(What you need to do):
Below is some material. Set down exactly the line where "Colin has a" appears and all lines after it, and stop at the last line.

=== Dataset content ===

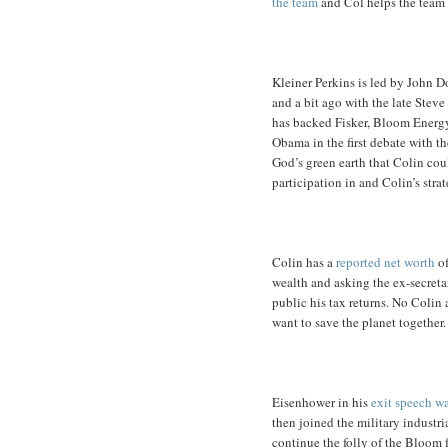
the team
and Col helps the team 
Kleiner Perkins is led by John D
and a bit ago with the late Steve
has backed Fisker, Bloom Energ
Obama in the first debate with th
God’s green earth that Colin co
participation in and Colin’s stra
Colin has a
reported net worth
of
wealth and asking the ex-secret
public his tax returns. No Colin
want to save the planet together.
Eisenhower in his
exit speech wa
then joined the military industr
continue the folly of the Bloom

===

(Exercise answer):
Colin has a
reported net worth
of
wealth and asking the ex-secret
public his tax returns. No Colin
want to save the planet together.
Eisenhower in his
exit speech wa
then joined the military industr
continue the folly of the Bloom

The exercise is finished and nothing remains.